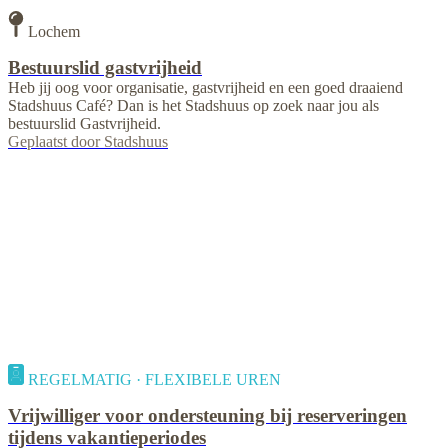
Lochem
Bestuurslid gastvrijheid
Heb jij oog voor organisatie, gastvrijheid en een goed draaiend
Stadshuus Café? Dan is het Stadshuus op zoek naar jou als
bestuurslid Gastvrijheid.
Geplaatst door
Stadshuus
REGELMATIG · FLEXIBELE UREN
Vrijwilliger voor ondersteuning bij reserveringen
tijdens vakantieperiodes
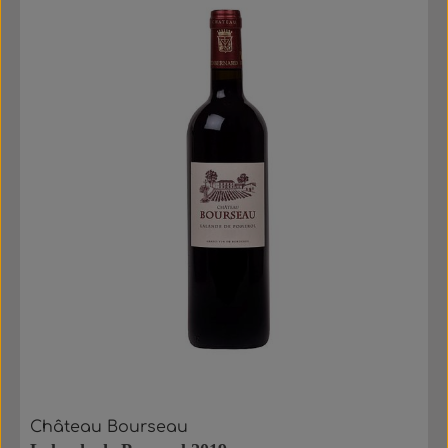
Château Bourseau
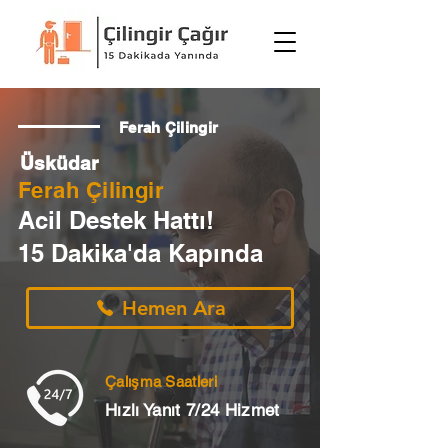
Ferah Çilingir
Üsküdar
Ferah Çilingir
Acil Destek Hattı!
15 Dakika'da Kapında
Hemen Ara
Çalışma Saatleri
Hızlı Yanıt 7/24 Hizmet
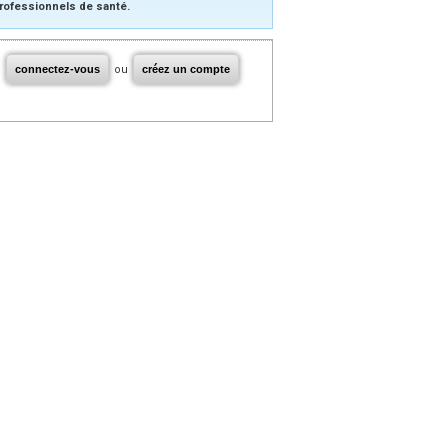
rofessionnels de santé.
connectez-vous
ou
créez un compte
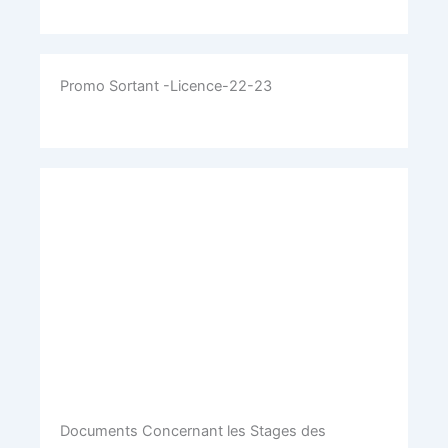
Promo Sortant -Licence-22-23
Documents Concernant les Stages des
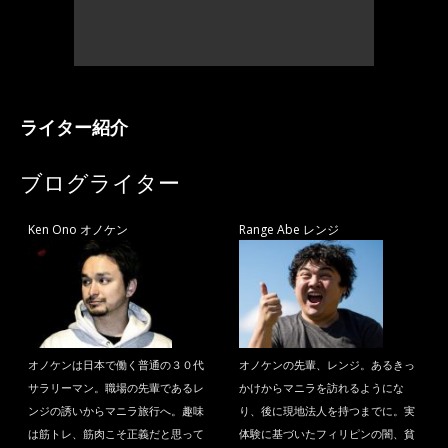
ライター紹介
ブログライター
Ken Ono オノケン
Range Abe レンジ
オノケンは日本で働く普通の３０代
オノケンの先輩、レンジ。あるきっ
サラリーマン。職場の先輩であるレ
かけからマニラを訪れるようにな
ンジの誘いからマニラ旅行へ。趣味
り、後に現地法人を持つまでに。実
は筋トレ、筋肉こそ正義だと思って
体験に基づいたフィリピンの闇、貧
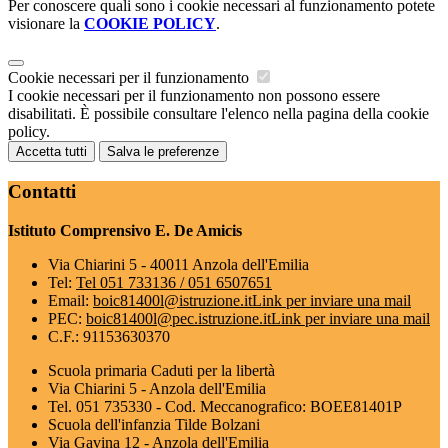
Per conoscere quali sono i cookie necessari al funzionamento potete
visionare la
COOKIE POLICY
.
Cookie necessari per il funzionamento
I cookie necessari per il funzionamento non possono essere
disabilitati. È possibile consultare l'elenco nella pagina della cookie
policy.
Accetta tutti
Salva le preferenze
Contatti
Istituto Comprensivo E. De Amicis
Via Chiarini 5 - 40011 Anzola dell'Emilia
Tel:
Tel 051 733136 / 051 6507651
Email:
boic81400l@istruzione.it
Link per inviare una mail
PEC:
boic81400l@pec.istruzione.it
Link per inviare una mail
C.F.: 91153630370
Scuola primaria Caduti per la libertà
Via Chiarini 5 - Anzola dell'Emilia
Tel. 051 735330 - Cod. Meccanografico: BOEE81401P
Scuola dell'infanzia Tilde Bolzani
Via Gavina 12 - Anzola dell'Emilia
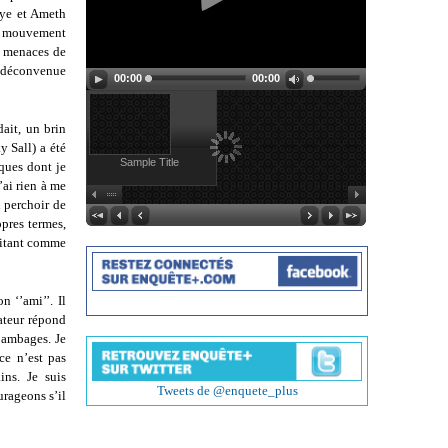
aye et Ameth
du mouvement
s menaces de
e déconvenue
00:00
00:00
ait, un brin
y Sall) a été
Sample Title
aques dont je
’ai rien à me
n perchoir de
pres termes,
ilitant comme
n ‘’ami’’. Il
ateur répond
s ambages. Je
ce n’est pas
ins. Je suis
Tweets de @enquete_plus
urageons s’il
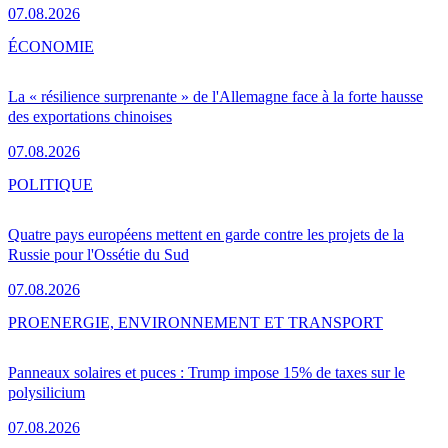
07.08.2026
ÉCONOMIE
La « résilience surprenante » de l'Allemagne face à la forte hausse
des exportations chinoises
07.08.2026
POLITIQUE
Quatre pays européens mettent en garde contre les projets de la
Russie pour l'Ossétie du Sud
07.08.2026
PRO
ENERGIE, ENVIRONNEMENT ET TRANSPORT
Panneaux solaires et puces : Trump impose 15% de taxes sur le
polysilicium
07.08.2026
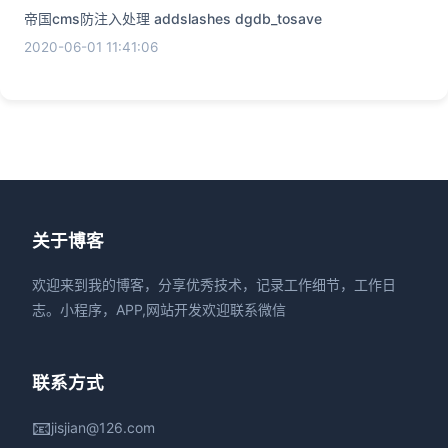
帝国cms防注入处理 addslashes dgdb_tosave
2020-06-01 11:41:06
关于博客
欢迎来到我的博客，分享优秀技术，记录工作细节，工作日
志。小程序，APP,网站开发欢迎联系微信
联系方式
📧
jisjian@126.com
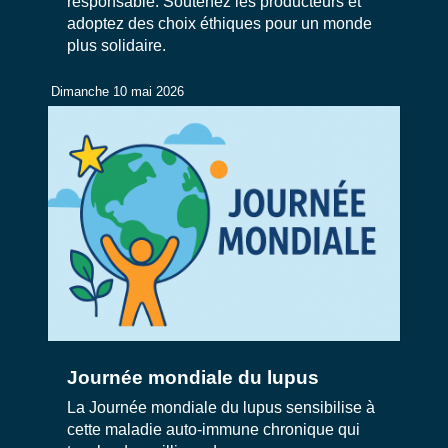
responsable. Soutenez les producteurs et
adoptez des choix éthiques pour un monde
plus solidaire.
Dimanche 10 mai 2026
Journée mondiale du lupus
La Journée mondiale du lupus sensibilise à
cette maladie auto-immune chronique qui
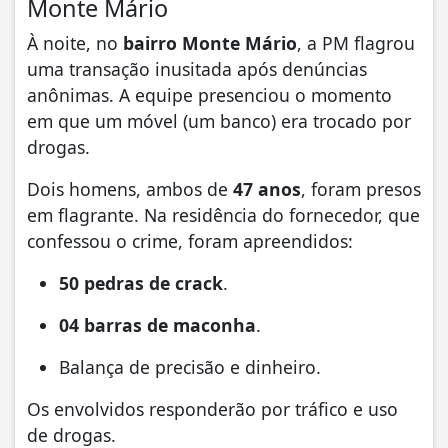
Monte Mário
À noite, no
bairro Monte Mário
, a PM flagrou
uma transação inusitada após denúncias
anônimas. A equipe presenciou o momento
em que um móvel (um banco) era trocado por
drogas.
Dois homens, ambos de
47 anos
, foram presos
em flagrante. Na residência do fornecedor, que
confessou o crime, foram apreendidos:
50 pedras de crack
.
04 barras de maconha
.
Balança de precisão e dinheiro.
Os envolvidos responderão por tráfico e uso
de drogas.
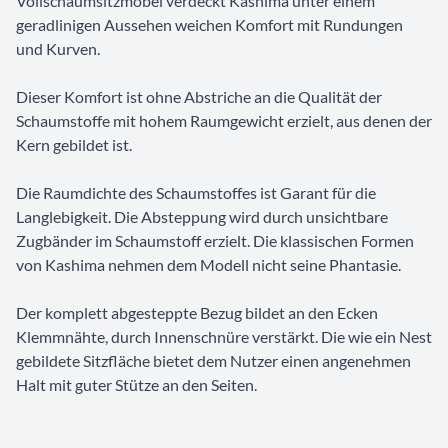
Vollschaumsitzmöbel verdeckt Kashima unter einem
geradlinigen Aussehen weichen Komfort mit Rundungen
und Kurven.
Dieser Komfort ist ohne Abstriche an die Qualität der
Schaumstoffe mit hohem Raumgewicht erzielt, aus denen der
Kern gebildet ist.
Die Raumdichte des Schaumstoffes ist Garant für die
Langlebigkeit. Die Absteppung wird durch unsichtbare
Zugbänder im Schaumstoff erzielt. Die klassischen Formen
von Kashima nehmen dem Modell nicht seine Phantasie.
Der komplett abgesteppte Bezug bildet an den Ecken
Klemmnähte, durch Innenschnüre verstärkt. Die wie ein Nest
gebildete Sitzfläche bietet dem Nutzer einen angenehmen
Halt mit guter Stütze an den Seiten.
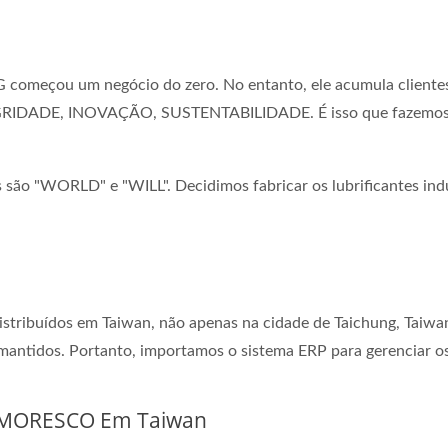
meçou um negócio do zero. No entanto, ele acumula clientes 
EGRIDADE, INOVAÇÃO, SUSTENTABILIDADE. É isso que fazemos 
s são "WORLD" e "WILL". Decidimos fabricar os lubrificantes ind
istribuídos em Taiwan, não apenas na cidade de Taichung, Taiw
mantidos. Portanto, importamos o sistema ERP para gerenciar os 
a MORESCO Em Taiwan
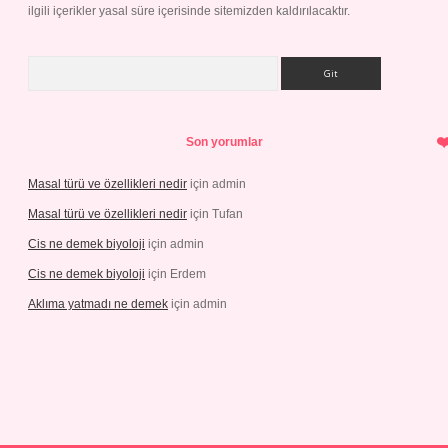
ilgili içerikler yasal süre içerisinde sitemizden kaldırılacaktır.
Arama
Son yorumlar
Masal türü ve özellikleri nedir
için
admin
Masal türü ve özellikleri nedir
için
Tufan
Cis ne demek biyoloji
için
admin
Cis ne demek biyoloji
için
Erdem
Aklıma yatmadı ne demek
için
admin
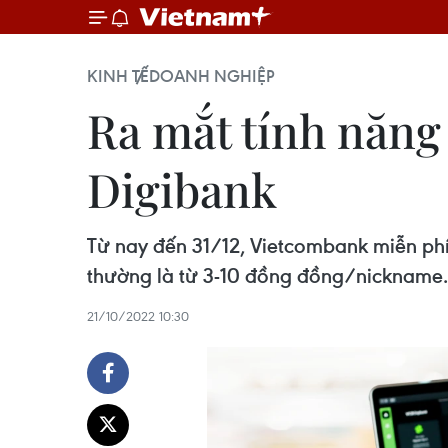
KINH TẾ
DOANH NGHIỆP
Ra mắt tính năng
Digibank
Từ nay đến 31/12, Vietcombank miễn phí
thường là từ 3-10 đồng đồng/nickname.
21/10/2022 10:30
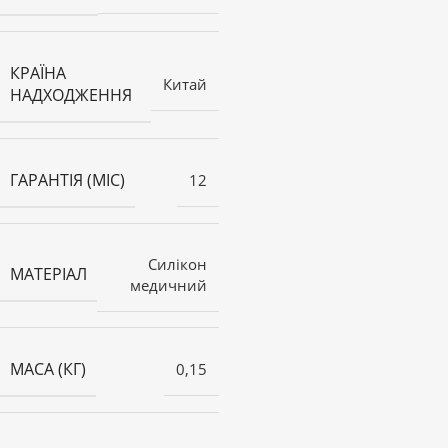
КРАЇНА
Китай
НАДХОДЖЕННЯ
ГАРАНТІЯ (МІС)
12
Силікон
МАТЕРІАЛ
медичний
МАСА (КГ)
0,15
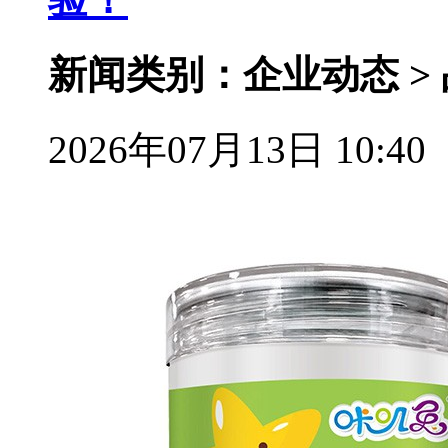
新闻类别：企业动态 >
2026年07月13日 10:40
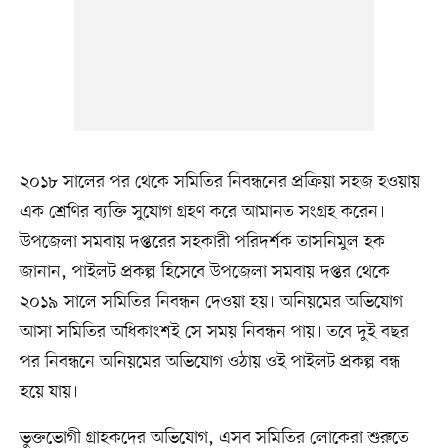
২০১৮ সালের পর থেকে সমিতির নিবন্ধনের প্রক্রিয়া সহজ হওয়ায়
এক শ্রেণির ব্যক্তি সুযোগ গ্রহণ করে আমানত সংগ্রহ করেন।
উপজেলা সমবায় দপ্তরের সহকারী পরিদর্শক তাসনিমুল হক
জানান, পাইলট প্রকল্প হিসেবে উপজেলা সমবায় দপ্তর থেকে
২০১৯ সালে সমিতির নিবন্ধন দেওয়া হয়। অনিয়মের অভিযোগ
আসা সমিতির অধিকাংশই সে সময় নিবন্ধন পায়। তবে দুই বছর
পর নিবন্ধনে অনিয়মের অভিযোগ ওঠায় ওই পাইলট প্রকল্প বন্ধ
হয়ে যায়।
ভুক্তভোগী গ্রাহকদের অভিযোগ, এসব সমিতির লোকেরা শুরুতে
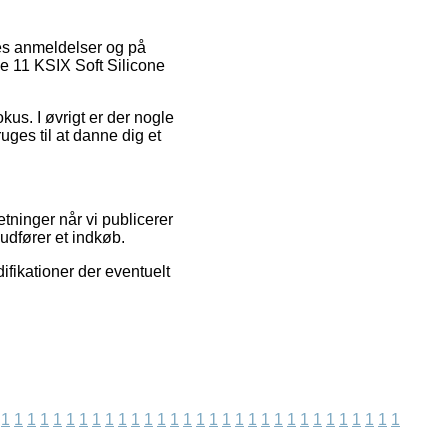
eres anmeldelser og på
ne 11 KSIX Soft Silicone
kus. I øvrigt er der nogle
uges til at danne dig et
tninger når vi publicerer
udfører et indkøb.
ifikationer der eventuelt
1
1
1
1
1
1
1
1
1
1
1
1
1
1
1
1
1
1
1
1
1
1
1
1
1
1
1
1
1
1
1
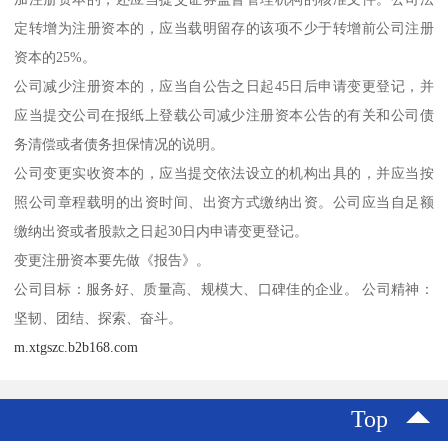
定转增为注册资本的，应当载明留存的该项不少于转增前公司注册
资本的25%。
公司减少注册资本的，应当自公告之日起45日后申请变更登记，并
应当提交公司在报纸上登载公司减少注册资本公告的有关和公司债
务清偿或者债务担保情况的说明。
公司变更实收资本的，应当提交依法设立的机构出具的，并应当按
照公司章程载明的出资时间、出资方式缴纳出资。公司应当自足额
缴纳出资或者股款之日起30日内申请变更登记。
变更注册资本要先做《报告》。
公司目标：服务好、质量高、规模大、口碑佳的企业。 公司精神：
坚韧、团结、探索、奋斗。
m.xtgszc.b2b168.com
Top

________________

What this task involves →
When copying the entries above, keep each word as it is and exclude any image.

Solution below →
Lochem
Bestuurslid gastvrijheid
Heb jij oog voor organisatie, gastvrijheid en een goed draaiend
Stadshuus Café? Dan is het Stadshuus op zoek naar jou als
bestuurslid Gastvrijheid.
Geplaatst door
Stadshuus
REGELMATIG · FLEXIBELE UREN
Vrijwilliger voor ondersteuning bij reserveringen
tijdens vakantieperiodes
Château Bourseau
Ferah Çilingir
Üsküdar
Ferah Çilingir
Acil Destek Hattı!
15 Dakika'da Kapında
Hemen Ara
Çalışma Saatleri
Hızlı Yanıt 7/24 Hizmet
rofessionnels de santé.
connectez-vous
ou
créez un compte
Promo Sortant -Licence-22-23
Documents Concernant les Stages des
ライター紹介
ブログライター
Ken Ono オノケン
Range Abe レンジ
オノケンは日本で働く普通の３０代
オノケンの先輩、レンジ。あるきっ
サラリーマン。職場の先輩であるレ
かけからマニラを訪れるようにな
ンジの誘いからマニラ旅行へ。趣味
り、後に現地法人を持つまでに。実
は筋トレ、筋肉こそ正義だと思って
体験に基づいたフィリピンの闇、貧
Per conoscere quali sono i cookie necessari al funzionamento potete
visionare la
COOKIE POLICY
.
Cookie necessari per il funzionamento
I cookie necessari per il funzionamento non possono essere
disabilitati. È possibile consultare l'elenco nella pagina della cookie
policy.
Accetta tutti
Salva le preferenze
Contatti
Istituto Comprensivo E. De Amicis
Via Chiarini 5 - 40011 Anzola dell'Emilia
Tel:
Tel 051 733136 / 051 6507651
Email:
boic81400l@istruzione.it
Link per inviare una mail
PEC:
boic81400l@pec.istruzione.it
Link per inviare una mail
C.F.: 91153630370
Scuola primaria Caduti per la libertà
Via Chiarini 5 - Anzola dell'Emilia
Tel. 051 735330 - Cod. Meccanografico: BOEE81401P
Scuola dell'infanzia Tilde Bolzani
Via Gavina 12 - Anzola dell'Emilia
aye et Ameth
du mouvement
s menaces de
e déconvenue
00:00
00:00
ait, un brin
y Sall) a été
Sample Title
aques dont je
’ai rien à me
n perchoir de
pres termes,
ilitant comme
n ‘’ami’’. Il
ateur répond
s ambages. Je
ce n’est pas
ins. Je suis
Tweets de @enquete_plus
urageons s’il
07.08.2026
ÉCONOMIE
La « résilience surprenante » de l'Allemagne face à la forte hausse
des exportations chinoises
07.08.2026
POLITIQUE
Quatre pays européens mettent en garde contre les projets de la
Russie pour l'Ossétie du Sud
07.08.2026
PRO
ENERGIE, ENVIRONNEMENT ET TRANSPORT
Panneaux solaires et puces : Trump impose 15% de taxes sur le
polysilicium
07.08.2026
帝国cms防注入处理 addslashes dgdb_tosave
2020-06-01 11:41:06
关于博客
欢迎来到我的博客，分享优秀技术，记录工作细节，工作日
志。小程序，APP,网站开发欢迎联系微信
联系方式
📧
jisjian@126.com
responsable. Soutenez les producteurs et
adoptez des choix éthiques pour un monde
plus solidaire.
Dimanche 10 mai 2026
Journée mondiale du lupus
La Journée mondiale du lupus sensibilise à
cette maladie auto-immune chronique qui
Monte Mário
À noite, no
bairro Monte Mário
, a PM flagrou
uma transação inusitada após denúncias
anônimas. A equipe presenciou o momento
em que um móvel (um banco) era trocado por
drogas.
Dois homens, ambos de
47 anos
, foram presos
em flagrante. Na residência do fornecedor, que
confessou o crime, foram apreendidos:
50 pedras de crack
.
04 barras de maconha
.
Balança de precisão e dinheiro.
Os envolvidos responderão por tráfico e uso
de drogas.
Vollschaumsitzmöbel verdeckt Kashima unter einem
geradlinigen Aussehen weichen Komfort mit Rundungen
und Kurven.
Dieser Komfort ist ohne Abstriche an die Qualität der
Schaumstoffe mit hohem Raumgewicht erzielt, aus denen der
Kern gebildet ist.
Die Raumdichte des Schaumstoffes ist Garant für die
Langlebigkeit. Die Absteppung wird durch unsichtbare
Zugbänder im Schaumstoff erzielt. Die klassischen Formen
von Kashima nehmen dem Modell nicht seine Phantasie.
Der komplett abgesteppte Bezug bildet an den Ecken
Klemmnähte, durch Innenschnüre verstärkt. Die wie ein Nest
gebildete Sitzfläche bietet dem Nutzer einen angenehmen
Halt mit guter Stütze an den Seiten.
meçou um negócio do zero. No entanto, ele acumula clientes 
EGRIDADE, INOVAÇÃO, SUSTENTABILIDADE. É isso que fazemos 
s são "WORLD" e "WILL". Decidimos fabricar os lubrificantes ind
istribuídos em Taiwan, não apenas na cidade de Taichung, Taiw
mantidos. Portanto, importamos o sistema ERP para gerenciar os 
a MORESCO Em Taiwan
ilgili içerikler yasal süre içerisinde sitemizden kaldırılacaktır.
Arama
Son yorumlar
Masal türü ve özellikleri nedir
için
admin
Masal türü ve özellikleri nedir
için
Tufan
Cis ne demek biyoloji
için
admin
Cis ne demek biyoloji
için
Erdem
Aklıma yatmadı ne demek
için
admin
KINH TẾ
DOANH NGHIỆP
Ra mắt tính năng
Digibank
Từ nay đến 31/12, Vietcombank miễn phí
thường là từ 3-10 đồng đồng/nickname.
21/10/2022 10:30
КРАЇНА
Китай
НАДХОДЖЕННЯ
ГАРАНТІЯ (МІС)
12
Силікон
МАТЕРІАЛ
медичний
МАСА (КГ)
0,15
新闻类别：企业动态 >
2026年07月13日 10:40
২০১৮ সালের পর থেকে সমিতির নিবন্ধনের প্রক্রিয়া সহজ হওয়ায়
এক শ্রেণির ব্যক্তি সুযোগ গ্রহণ করে আমানত সংগ্রহ করেন।
উপজেলা সমবায় দপ্তরের সহকারী পরিদর্শক তাসনিমুল হক
জানান, পাইলট প্রকল্প হিসেবে উপজেলা সমবায় দপ্তর থেকে
২০১৯ সালে সমিতির নিবন্ধন দেওয়া হয়। অনিয়মের অভিযোগ
আসা সমিতির অধিকাংশই সে সময় নিবন্ধন পায়। তবে দুই বছর
পর নিবন্ধনে অনিয়মের অভিযোগ ওঠায় ওই পাইলট প্রকল্প বন্ধ
হয়ে যায়।
ভুক্তভোগী গ্রাহকদের অভিযোগ, এসব সমিতির লোকেরা শুরুতে
eres anmeldelser og på
ne 11 KSIX Soft Silicone
kus. I øvrigt er der nogle
uges til at danne dig et
tninger når vi publicerer
udfører et indkøb.
ifikationer der eventuelt
1
1
1
1
1
1
1
1
1
1
1
1
1
1
1
1
1
1
1
1
1
1
1
1
1
1
1
1
1
1
1
定转增为注册资本的，应当载明留存的该项不少于转增前公司注册
资本的25%。
公司减少注册资本的，应当自公告之日起45日后申请变更登记，并
应当提交公司在报纸上登载公司减少注册资本公告的有关和公司债
务清偿或者债务担保情况的说明。
公司变更实收资本的，应当提交依法设立的机构出具的，并应当按
照公司章程载明的出资时间、出资方式缴纳出资。公司应当自足额
缴纳出资或者股款之日起30日内申请变更登记。
变更注册资本要先做《报告》。
公司目标：服务好、质量高、规模大、口碑佳的企业。 公司精神：
坚韧、团结、探索、奋斗。
m.xtgszc.b2b168.com
Top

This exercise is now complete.